[Saved data entries]
====

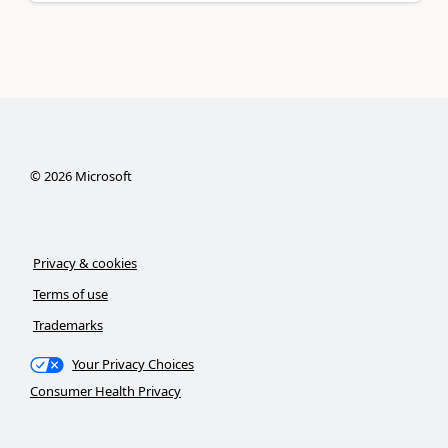
©
2026
Microsoft
Privacy & cookies
Terms of use
Trademarks
Your Privacy Choices
Consumer Health Privacy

====

- [Action item]
Reproduce all entries exactly. Pictures do not belong in the copy.

- [Result of this task]
©
2026
Microsoft
Privacy & cookies
Terms of use
Trademarks
Your Privacy Choices
Consumer Health Privacy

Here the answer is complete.